Your task
The entries below hold a line with "70-летию Победы представляет" and a line with "Кино XXI века". Return those lines and all that lie between them, exactly and only.

*** Opening of The input ***

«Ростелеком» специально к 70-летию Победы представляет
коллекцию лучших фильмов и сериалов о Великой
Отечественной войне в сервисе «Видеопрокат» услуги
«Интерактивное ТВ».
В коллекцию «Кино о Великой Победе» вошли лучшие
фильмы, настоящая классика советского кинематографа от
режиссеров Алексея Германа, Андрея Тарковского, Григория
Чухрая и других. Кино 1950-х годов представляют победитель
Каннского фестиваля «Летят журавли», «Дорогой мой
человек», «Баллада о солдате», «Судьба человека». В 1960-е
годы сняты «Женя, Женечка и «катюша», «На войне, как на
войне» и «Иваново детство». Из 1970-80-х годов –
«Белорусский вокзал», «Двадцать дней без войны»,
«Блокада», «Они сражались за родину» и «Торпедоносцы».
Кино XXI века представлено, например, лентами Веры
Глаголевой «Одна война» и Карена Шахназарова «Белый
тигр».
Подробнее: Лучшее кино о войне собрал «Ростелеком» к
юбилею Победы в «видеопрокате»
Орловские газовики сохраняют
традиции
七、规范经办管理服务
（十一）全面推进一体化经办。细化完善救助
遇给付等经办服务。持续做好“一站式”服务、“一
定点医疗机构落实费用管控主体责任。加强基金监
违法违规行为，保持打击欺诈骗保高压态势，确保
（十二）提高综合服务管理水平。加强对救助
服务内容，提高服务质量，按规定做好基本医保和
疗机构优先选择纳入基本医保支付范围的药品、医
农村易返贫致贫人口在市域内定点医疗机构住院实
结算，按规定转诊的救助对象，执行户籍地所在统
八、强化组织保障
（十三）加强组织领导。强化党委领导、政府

*** Close of The input ***
*** Opening of The input ***

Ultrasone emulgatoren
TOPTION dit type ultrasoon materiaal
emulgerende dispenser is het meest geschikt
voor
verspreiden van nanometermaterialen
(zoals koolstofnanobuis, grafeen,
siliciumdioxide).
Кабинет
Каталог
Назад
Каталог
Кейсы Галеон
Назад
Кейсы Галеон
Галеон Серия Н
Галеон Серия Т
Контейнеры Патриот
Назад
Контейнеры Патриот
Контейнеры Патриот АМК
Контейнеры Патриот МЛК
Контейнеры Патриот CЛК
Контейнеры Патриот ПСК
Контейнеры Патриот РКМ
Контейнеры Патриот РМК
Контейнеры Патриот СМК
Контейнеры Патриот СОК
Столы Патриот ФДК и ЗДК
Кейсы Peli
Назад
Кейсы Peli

*** Close of The input ***
*** Opening of The input ***

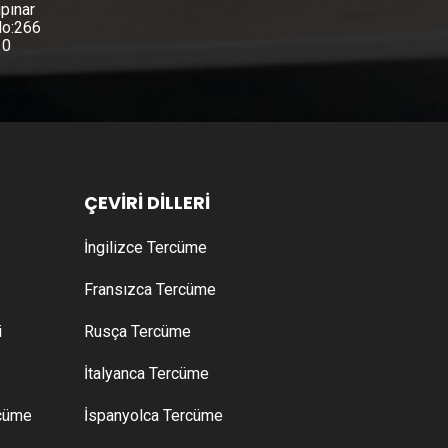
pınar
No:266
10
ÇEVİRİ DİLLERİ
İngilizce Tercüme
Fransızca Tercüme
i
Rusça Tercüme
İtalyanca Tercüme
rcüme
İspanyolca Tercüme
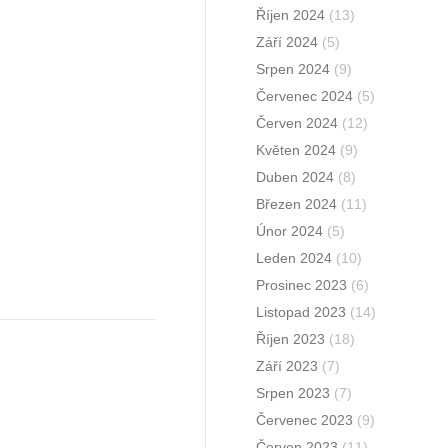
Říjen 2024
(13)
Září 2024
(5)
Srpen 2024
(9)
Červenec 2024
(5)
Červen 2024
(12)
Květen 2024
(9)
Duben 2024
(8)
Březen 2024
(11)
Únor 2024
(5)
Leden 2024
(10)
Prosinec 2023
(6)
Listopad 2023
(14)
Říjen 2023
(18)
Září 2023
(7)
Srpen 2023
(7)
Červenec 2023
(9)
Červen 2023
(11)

*** Close of The input ***

Task output
«Ростелеком» специально к 70-летию Победы представляет
коллекцию лучших фильмов и сериалов о Великой
Отечественной войне в сервисе «Видеопрокат» услуги
«Интерактивное ТВ».
В коллекцию «Кино о Великой Победе» вошли лучшие
фильмы, настоящая классика советского кинематографа от
режиссеров Алексея Германа, Андрея Тарковского, Григория
Чухрая и других. Кино 1950-х годов представляют победитель
Каннского фестиваля «Летят журавли», «Дорогой мой
человек», «Баллада о солдате», «Судьба человека». В 1960-е
годы сняты «Женя, Женечка и «катюша», «На войне, как на
войне» и «Иваново детство». Из 1970-80-х годов –
«Белорусский вокзал», «Двадцать дней без войны»,
«Блокада», «Они сражались за родину» и «Торпедоносцы».
Кино XXI века представлено, например, лентами Веры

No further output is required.